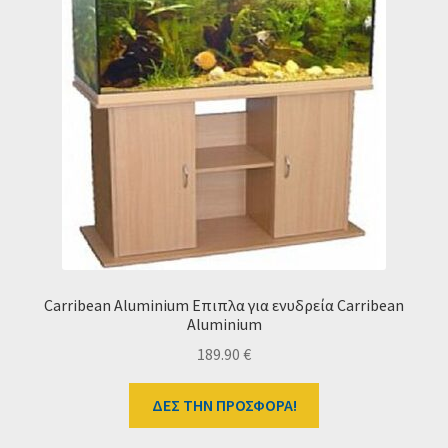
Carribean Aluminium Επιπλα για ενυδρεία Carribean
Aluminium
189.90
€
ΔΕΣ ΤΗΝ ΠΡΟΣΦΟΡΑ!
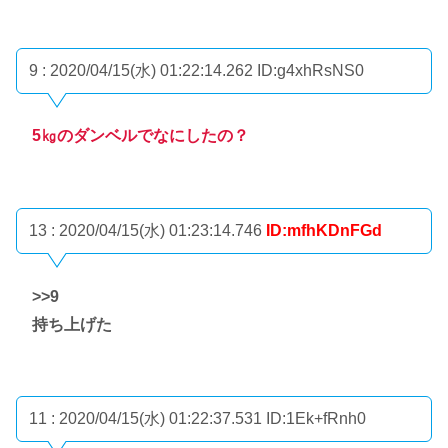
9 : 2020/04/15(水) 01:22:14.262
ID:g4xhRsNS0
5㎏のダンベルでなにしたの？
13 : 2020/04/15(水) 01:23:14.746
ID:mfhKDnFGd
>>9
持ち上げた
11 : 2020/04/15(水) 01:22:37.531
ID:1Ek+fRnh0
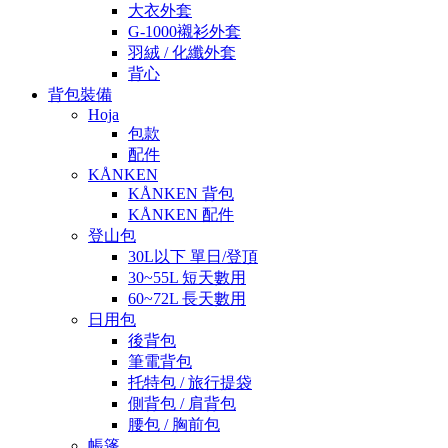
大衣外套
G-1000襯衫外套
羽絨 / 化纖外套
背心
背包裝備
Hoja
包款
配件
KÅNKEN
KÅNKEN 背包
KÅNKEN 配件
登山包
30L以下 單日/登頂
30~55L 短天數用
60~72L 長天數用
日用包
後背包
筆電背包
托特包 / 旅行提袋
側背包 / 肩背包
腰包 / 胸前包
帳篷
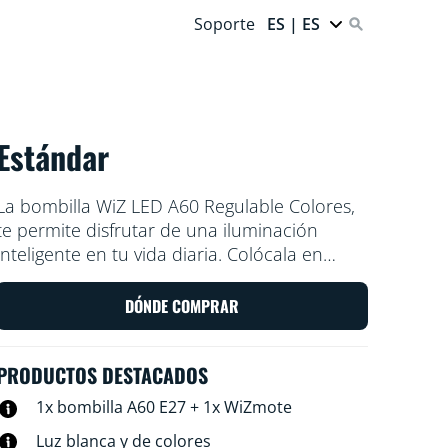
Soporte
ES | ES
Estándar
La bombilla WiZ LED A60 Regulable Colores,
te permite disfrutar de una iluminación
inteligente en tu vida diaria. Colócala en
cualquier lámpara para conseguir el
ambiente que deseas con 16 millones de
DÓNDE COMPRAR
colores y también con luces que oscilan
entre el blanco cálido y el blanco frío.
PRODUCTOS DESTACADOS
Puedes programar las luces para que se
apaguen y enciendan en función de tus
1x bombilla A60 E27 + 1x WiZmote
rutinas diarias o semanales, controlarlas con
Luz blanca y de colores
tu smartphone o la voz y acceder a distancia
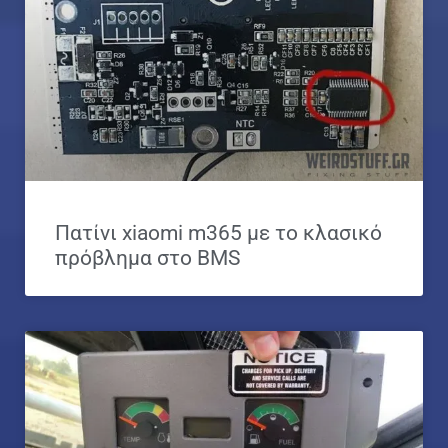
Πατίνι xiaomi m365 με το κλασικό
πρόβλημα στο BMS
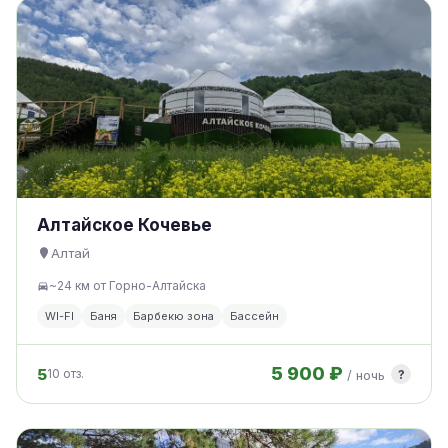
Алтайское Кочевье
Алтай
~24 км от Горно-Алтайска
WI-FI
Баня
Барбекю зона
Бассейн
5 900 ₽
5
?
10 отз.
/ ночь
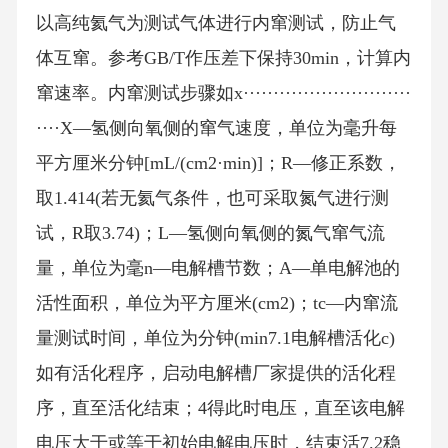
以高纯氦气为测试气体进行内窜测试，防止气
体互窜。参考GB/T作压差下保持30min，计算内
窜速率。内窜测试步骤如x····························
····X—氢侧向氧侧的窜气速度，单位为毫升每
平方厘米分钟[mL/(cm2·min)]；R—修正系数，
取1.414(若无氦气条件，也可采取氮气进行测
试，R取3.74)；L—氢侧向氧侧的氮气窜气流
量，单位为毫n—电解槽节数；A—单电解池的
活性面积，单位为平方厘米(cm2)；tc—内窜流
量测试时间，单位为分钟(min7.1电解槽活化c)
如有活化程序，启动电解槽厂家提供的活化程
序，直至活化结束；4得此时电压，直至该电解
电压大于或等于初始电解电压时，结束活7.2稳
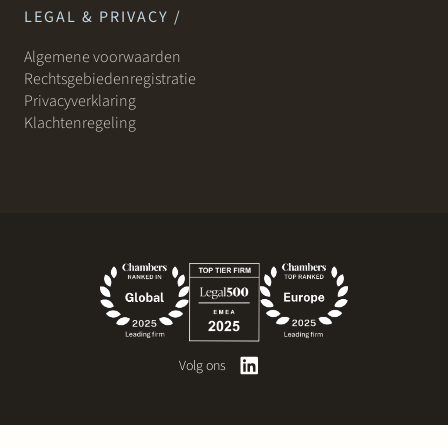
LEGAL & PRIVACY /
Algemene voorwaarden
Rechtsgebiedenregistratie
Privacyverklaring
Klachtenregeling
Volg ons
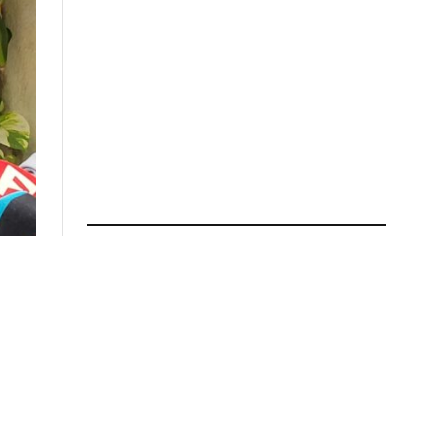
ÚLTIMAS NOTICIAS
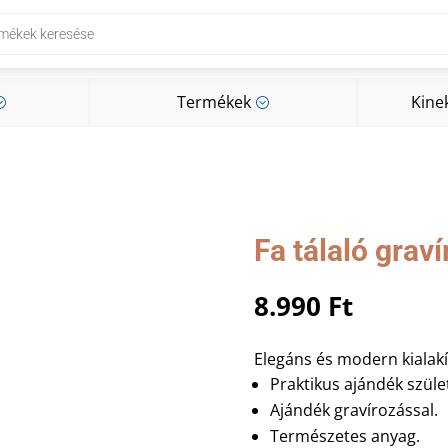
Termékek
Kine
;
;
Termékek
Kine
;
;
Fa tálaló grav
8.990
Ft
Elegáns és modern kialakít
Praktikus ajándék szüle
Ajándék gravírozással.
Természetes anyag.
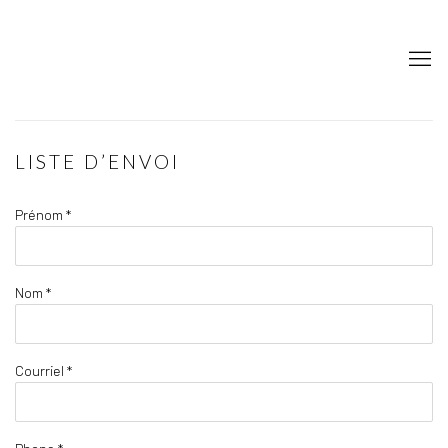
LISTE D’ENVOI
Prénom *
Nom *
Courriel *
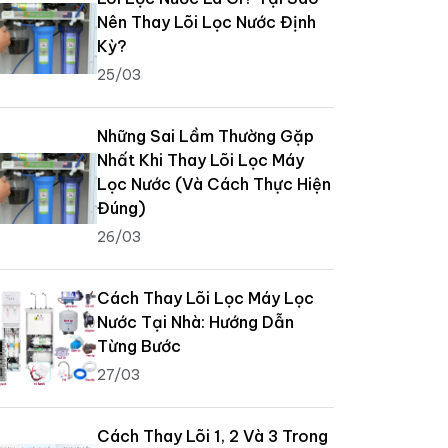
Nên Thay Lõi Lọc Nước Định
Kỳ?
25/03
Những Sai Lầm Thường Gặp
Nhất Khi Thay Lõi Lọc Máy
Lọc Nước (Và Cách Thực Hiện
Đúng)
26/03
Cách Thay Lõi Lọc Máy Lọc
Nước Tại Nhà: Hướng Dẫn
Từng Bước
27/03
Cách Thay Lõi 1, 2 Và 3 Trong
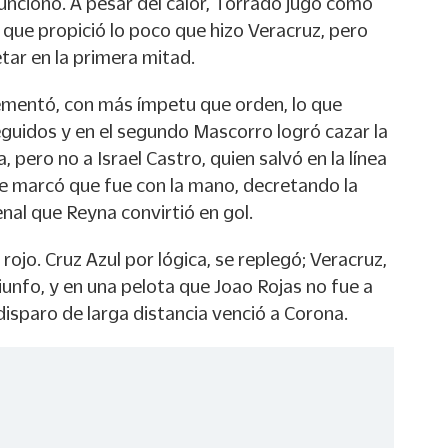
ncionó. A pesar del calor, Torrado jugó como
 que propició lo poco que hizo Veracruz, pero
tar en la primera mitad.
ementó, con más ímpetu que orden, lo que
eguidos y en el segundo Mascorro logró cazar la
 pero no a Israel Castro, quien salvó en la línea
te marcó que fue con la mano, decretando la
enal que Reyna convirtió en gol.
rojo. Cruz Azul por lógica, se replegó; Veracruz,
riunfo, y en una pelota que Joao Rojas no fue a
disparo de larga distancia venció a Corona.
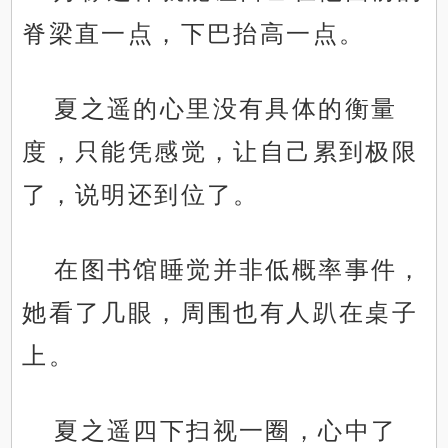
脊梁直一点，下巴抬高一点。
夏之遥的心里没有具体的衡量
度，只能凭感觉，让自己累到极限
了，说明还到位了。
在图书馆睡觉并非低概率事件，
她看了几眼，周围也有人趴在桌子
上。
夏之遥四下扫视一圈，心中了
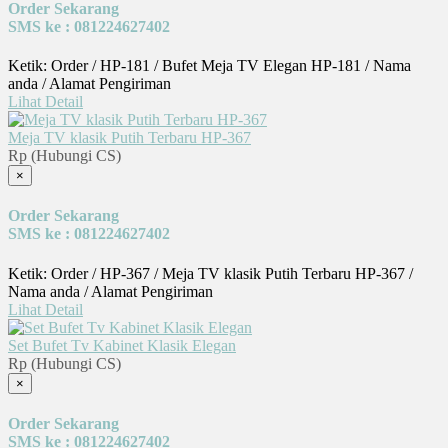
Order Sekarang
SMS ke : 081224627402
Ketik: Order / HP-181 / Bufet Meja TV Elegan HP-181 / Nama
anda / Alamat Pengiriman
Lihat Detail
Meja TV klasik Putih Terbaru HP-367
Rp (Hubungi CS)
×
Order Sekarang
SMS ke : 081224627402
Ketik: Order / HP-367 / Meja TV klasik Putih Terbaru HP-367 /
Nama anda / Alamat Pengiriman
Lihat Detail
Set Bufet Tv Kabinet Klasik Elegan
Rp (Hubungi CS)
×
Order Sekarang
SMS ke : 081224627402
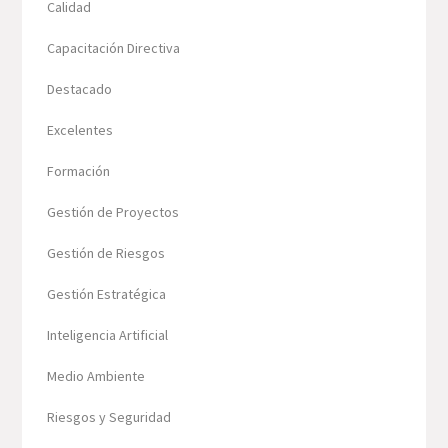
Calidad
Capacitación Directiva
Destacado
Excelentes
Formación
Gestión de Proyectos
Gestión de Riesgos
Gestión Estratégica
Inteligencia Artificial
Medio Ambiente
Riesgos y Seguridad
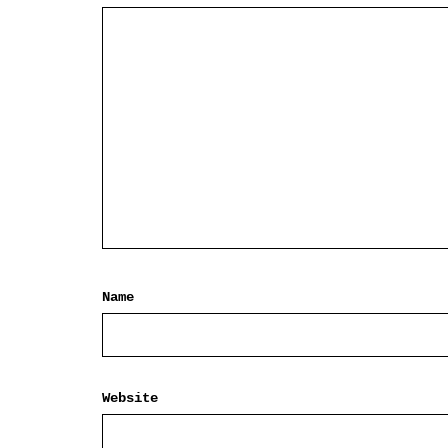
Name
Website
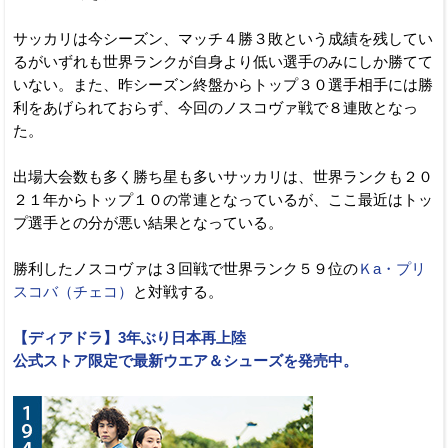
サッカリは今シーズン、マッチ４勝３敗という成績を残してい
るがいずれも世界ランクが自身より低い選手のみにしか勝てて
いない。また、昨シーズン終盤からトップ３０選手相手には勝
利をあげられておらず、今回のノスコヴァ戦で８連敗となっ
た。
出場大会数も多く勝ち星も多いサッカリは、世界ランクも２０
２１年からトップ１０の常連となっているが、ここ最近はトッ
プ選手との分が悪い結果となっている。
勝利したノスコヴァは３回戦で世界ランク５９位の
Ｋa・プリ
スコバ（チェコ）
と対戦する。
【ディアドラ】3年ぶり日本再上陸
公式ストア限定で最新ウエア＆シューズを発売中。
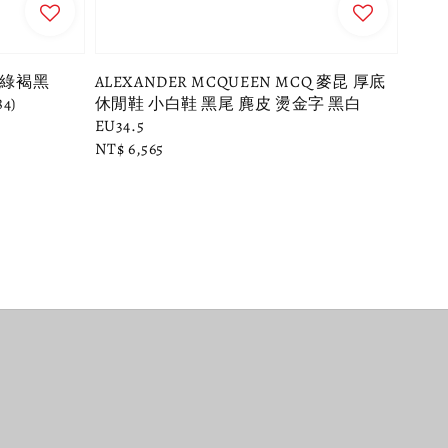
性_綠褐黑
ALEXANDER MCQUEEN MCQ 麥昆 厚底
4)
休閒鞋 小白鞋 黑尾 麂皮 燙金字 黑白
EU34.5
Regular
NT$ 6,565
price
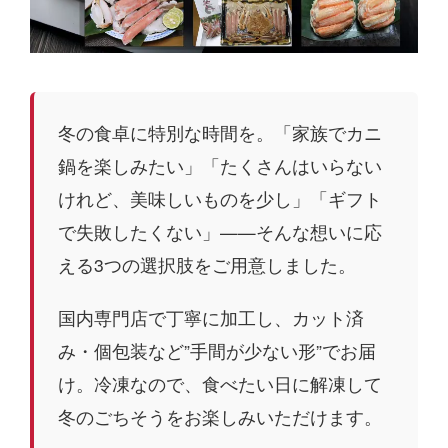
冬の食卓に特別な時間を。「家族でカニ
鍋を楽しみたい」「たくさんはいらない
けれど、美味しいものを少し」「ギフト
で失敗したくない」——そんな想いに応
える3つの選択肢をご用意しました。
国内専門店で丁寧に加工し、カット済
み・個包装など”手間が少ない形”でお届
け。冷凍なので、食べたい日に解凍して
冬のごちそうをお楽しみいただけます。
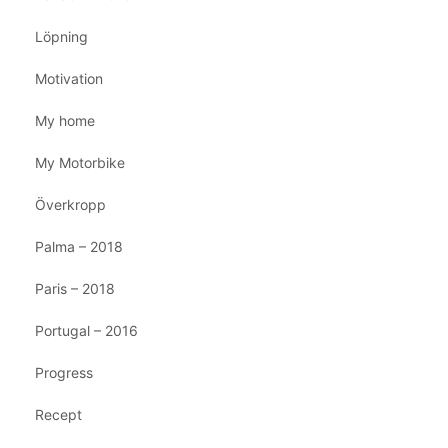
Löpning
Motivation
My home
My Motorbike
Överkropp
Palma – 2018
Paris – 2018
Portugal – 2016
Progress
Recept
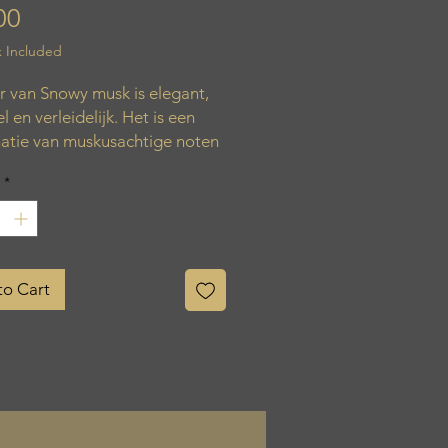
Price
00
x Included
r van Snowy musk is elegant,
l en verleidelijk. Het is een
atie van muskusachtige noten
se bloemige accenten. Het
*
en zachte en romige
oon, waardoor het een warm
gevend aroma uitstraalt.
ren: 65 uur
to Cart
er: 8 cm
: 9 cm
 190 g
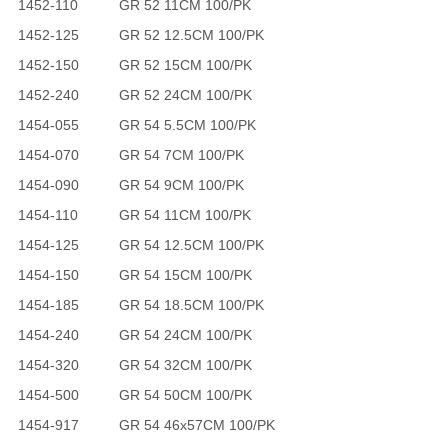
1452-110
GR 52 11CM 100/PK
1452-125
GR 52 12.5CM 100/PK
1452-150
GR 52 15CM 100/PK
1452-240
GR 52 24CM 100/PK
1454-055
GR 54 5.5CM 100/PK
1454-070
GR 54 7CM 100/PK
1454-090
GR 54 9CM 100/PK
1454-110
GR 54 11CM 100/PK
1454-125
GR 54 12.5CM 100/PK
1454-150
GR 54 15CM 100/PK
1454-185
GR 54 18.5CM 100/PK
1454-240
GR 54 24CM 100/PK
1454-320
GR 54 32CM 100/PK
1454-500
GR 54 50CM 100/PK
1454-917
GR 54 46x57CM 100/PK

::::::

▶ _What the exercise asks_
In the listing above, find the line with "Elegáns és modern kialakít" and the line with "riunfo, y en". Copy exactly those two and every line between, without the pictures.

▶ _Exercise result_
Elegáns és modern kialakít
Praktikus ajándék szüle
Ajándék gravírozással.
Természetes anyag.
LISTE D’ENVOI
Prénom *
Nom *
Courriel *
Nên Thay Lõi Lọc Nước Định
Kỳ?
25/03
Những Sai Lầm Thường Gặp
Nhất Khi Thay Lõi Lọc Máy
Lọc Nước (Và Cách Thực Hiện
Đúng)
26/03
Cách Thay Lõi Lọc Máy Lọc
Nước Tại Nhà: Hướng Dẫn
Từng Bước
27/03
Cách Thay Lõi 1, 2 Và 3 Trong
ncionó. A pesar del calor, Torrado jugó como
 que propició lo poco que hizo Veracruz, pero
tar en la primera mitad.
ementó, con más ímpetu que orden, lo que
eguidos y en el segundo Mascorro logró cazar la
 pero no a Israel Castro, quien salvó en la línea
te marcó que fue con la mano, decretando la
enal que Reyna convirtió en gol.
rojo. Cruz Azul por lógica, se replegó; Veracruz,
riunfo, y en una pelota que Joao Rojas no fue a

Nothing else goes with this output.